Não caberia denunciar ao Superior Tribunal Federal (STF)?
Sobre a discussão se o caso não deveria ter sido apresentado ao procurador-geral da República, Antônio Aras, para julgamento perante o STF, os querelantes devem manifestar provas de inação, má vontade ou suspeição do atual procurador. Suspeitas não faltam de seu alinhamento ao presidente. Voltamos a ouvir a expressão “engavetador-geral da República”, já que queixas contra aliados e familiares de Bolsonaro são abandonadas pelo Ministério Público Federal. Há, inclusive, forte dissidência interna no órgão. Por outro lado, temos também o princípio da inerência, o TPI não depende da autorização dos Estados para iniciar um julgamento. Para os crimes de genocídio, a Corte tem competência de ofício, ou seja, o único requisito para o Tribunal possuir a devida competência para julgamento é de que o Estado, em que ocorreu o crime ou onde foi detido o suposto culpado, tenha aderido ao Estatuto de Roma, do qual o Brasil internalizou desde 2002.
Como funciona o processo de investigação e julgamento do TPI?
Antes das investigações em si há outra fase, a de exames preliminares. No caso de Bolsonaro, a situação encontra-se neste estágio. O Gabinete do Promotor deve determinar se há evidência suficiente de crimes de gravidade dentro da jurisdição do Tribunal, identificar ainda se há processos nacionais genuínos e se a abertura de uma investigação serviria aos interesses da justiça e das vítimas. Após isso, poderão ser colhidas evidências e identificação dos suspeitos para que sejam solicitados pedidos de prisão ou convocação para comparecer voluntariamente ao Tribunal. Sem a presença física do acusado, a Corte de Haia não pode conduzir seus trabalhos, ou seja, não existe processo à revelia. O Tribunal é composto por 18 juízes, para garantir a isenção do julgamento e também o duplo grau de jurisdição. Três juízes são sorteados para participar do pré-julgamento, outros três são sorteados para a audiência em si e outros cinco são preventivamente sorteados caso haja recurso contra a sentença proferida. Ao final da investigação, os três magistrados decidem se há provas suficientes para o caso ir a julgamento. Neste estágio, os outros três juízes conduzem os trabalhos em fases escrita e oral para, ao final do contraditório e ampla defesa, se pronunciarem sobre existir evidências suficientes para provar, além de qualquer dúvida razoável, que o acusado é culpado da acusação recebida. É deles a competência para proferir a sentença e determinar reparação às vítimas.

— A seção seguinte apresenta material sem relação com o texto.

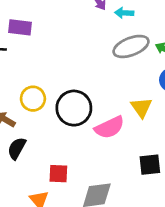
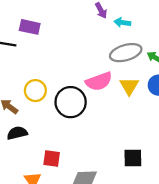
yellow triangle: (141, 107) -> (129, 86), moved
pink semicircle: (109, 127) -> (99, 81), moved
black semicircle: (17, 148) -> (17, 133), turned 42

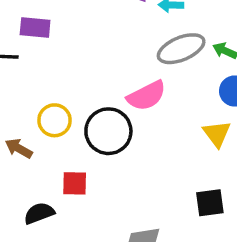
yellow triangle: (129, 86) -> (217, 134), moved
black semicircle: (17, 133) -> (39, 213), moved
red square: (52, 159) -> (75, 183), moved

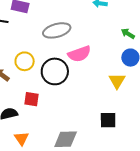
gray ellipse: (181, 49) -> (57, 30), moved

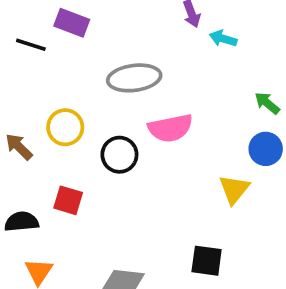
black circle: (55, 71) -> (119, 155), size x0.7

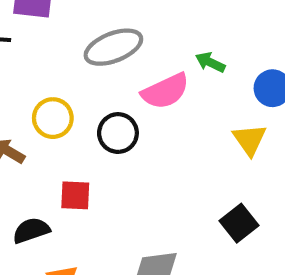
green arrow: (267, 103) -> (210, 62), moved
black square: (207, 261) -> (239, 223), turned -32

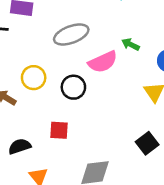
red square: (75, 195) -> (59, 130), moved

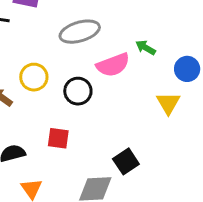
black square: (147, 143) -> (126, 161), moved

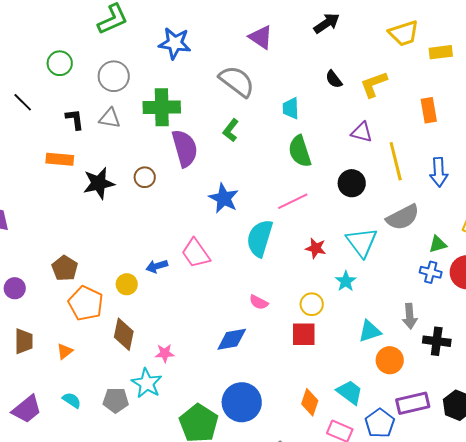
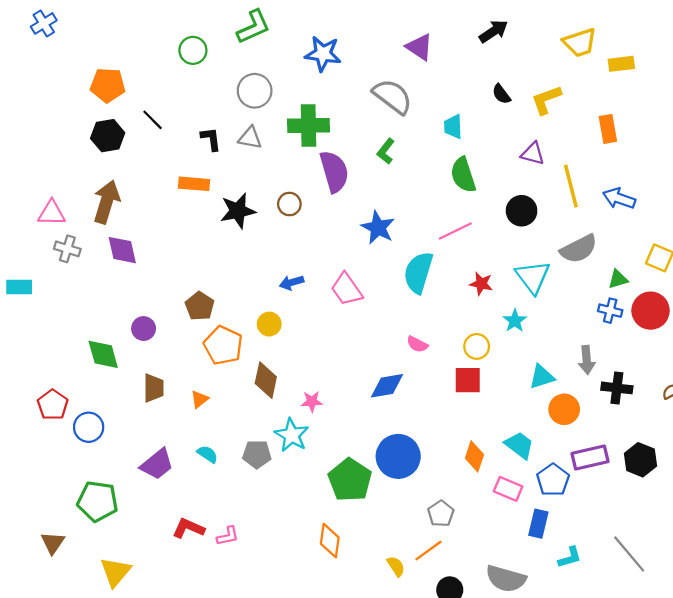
green circle: (60, 63) -> (193, 50), moved
blue arrow: (439, 172) -> (619, 198), turned 112
blue arrow: (157, 266) -> (292, 283), moved

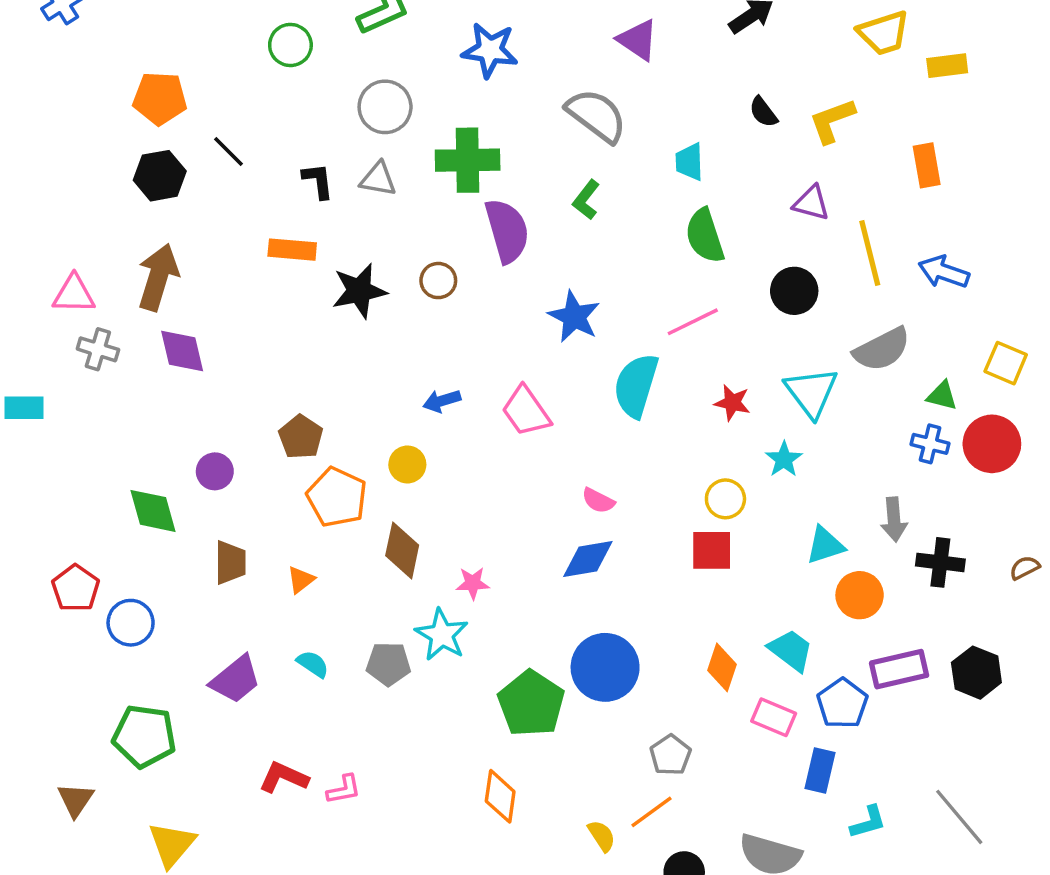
green triangle: (618, 279) -> (942, 396), turned 30
pink semicircle: (417, 344) -> (598, 501), moved

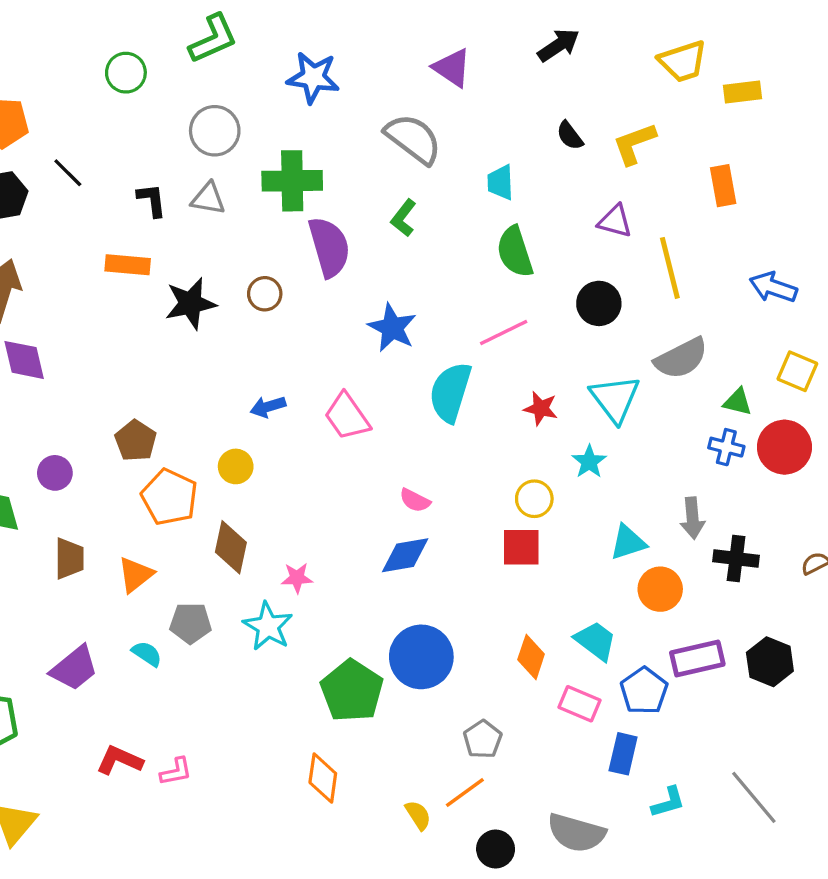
blue arrow: (944, 272) -> (773, 287), moved
orange triangle: (301, 580) -> (136, 575), size x1.4
gray pentagon: (388, 664) -> (190, 623), moved

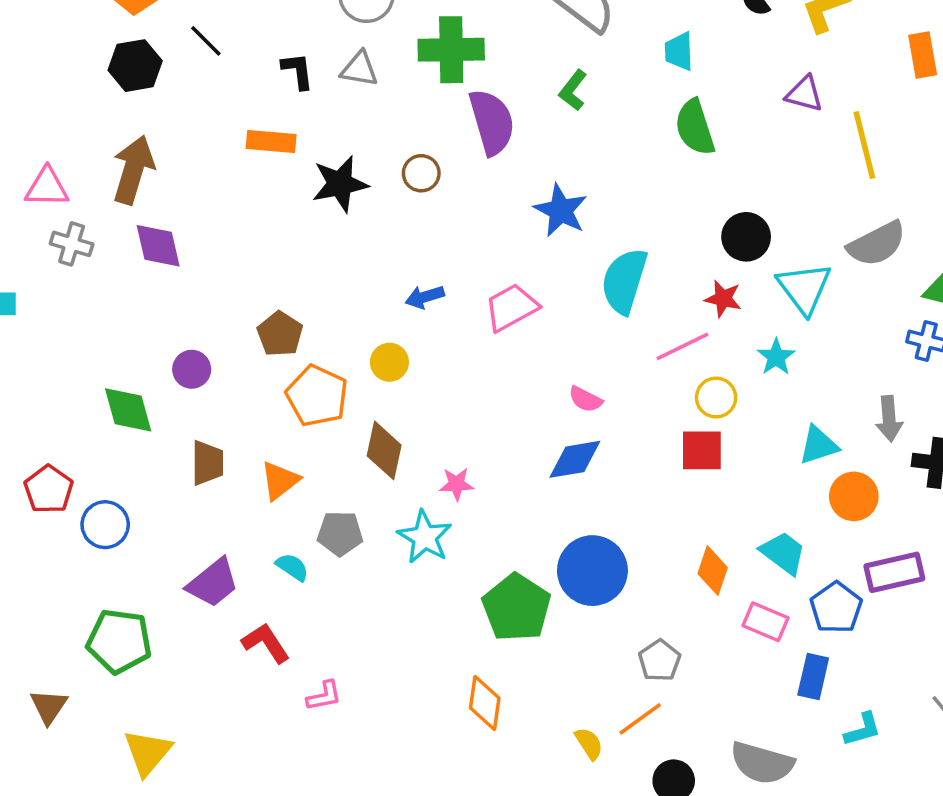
black circle: (599, 303) -> (746, 237), moved
pink line: (504, 333) -> (683, 346), moved
pink trapezoid: (347, 416) -> (511, 307), turned 96
red L-shape: (119, 760) -> (266, 643), moved, turned 33

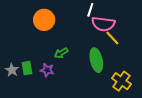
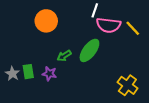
yellow line: (112, 38) -> (133, 28), moved
green ellipse: (96, 60) -> (89, 50), moved, turned 50

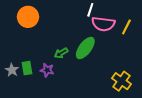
orange circle: (46, 21) -> (28, 17), moved
yellow line: (133, 28) -> (126, 27), turned 70

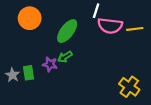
yellow line: (126, 27) -> (135, 29), turned 56
green ellipse: (85, 48) -> (67, 31), moved
purple star: (47, 70) -> (50, 64), moved

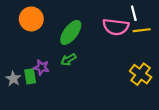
white line: (96, 11) -> (134, 13), moved, turned -32
purple star: (50, 64) -> (41, 67), moved
yellow cross: (129, 87) -> (141, 74), moved

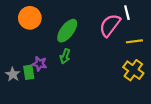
pink semicircle: (116, 27) -> (110, 25), turned 120
yellow line: (142, 30) -> (134, 41), moved
green arrow: (68, 60) -> (65, 56), turned -40

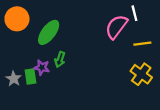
orange circle: (30, 18) -> (17, 19), moved
green ellipse: (67, 31) -> (49, 32), moved
green arrow: (65, 56) -> (60, 60), moved

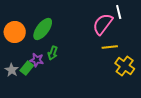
orange circle: (17, 19) -> (15, 32), moved
yellow line: (142, 44) -> (110, 47), moved
green rectangle: (31, 76) -> (27, 68), turned 48

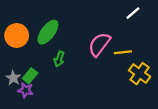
white line: (119, 12) -> (133, 13), turned 64
pink semicircle: (103, 24) -> (99, 44), moved
purple star: (37, 60) -> (26, 90), moved

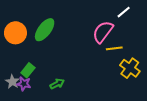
pink semicircle: (99, 44) -> (103, 32), moved
green arrow: (59, 59) -> (57, 84), moved, turned -136
gray star: (13, 78) -> (12, 82), moved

Em caso de condenação, quais são as punições possíveis?
O Estatuto de Roma prevê penas de privação de liberdade ao máximo de 30 anos pelo somatório de condenações, de multa e de perda de produtos, bens e haveres provenientes, direta ou indiretamente, do crime. Neste último caso, isto inclui a indenização às vítimas ou seus parentes.
Independente de Bolsonaro ser julgado ou condenado, qual é o peso, diante da comunidade internacional, de ter um presidente denunciado ao TPI?
É um claro sinal de dúvida quanto à manutenção dos compromissos internacionais firmados. Paira sobre o seu governo o vício moral de insegurança jurídica. Com isso, o processo diplomático e os custos político e econômico de aprovação de qualquer acordo internacional de longo prazo são elevados, quando não simplesmente adiados ou abandonados. Estar no rol de perpetradores de crimes de competência do TPI é quase que uma comprovação de que se encabeça um regime que não respeita o Estado de Direito, o devido processo e a democracia material.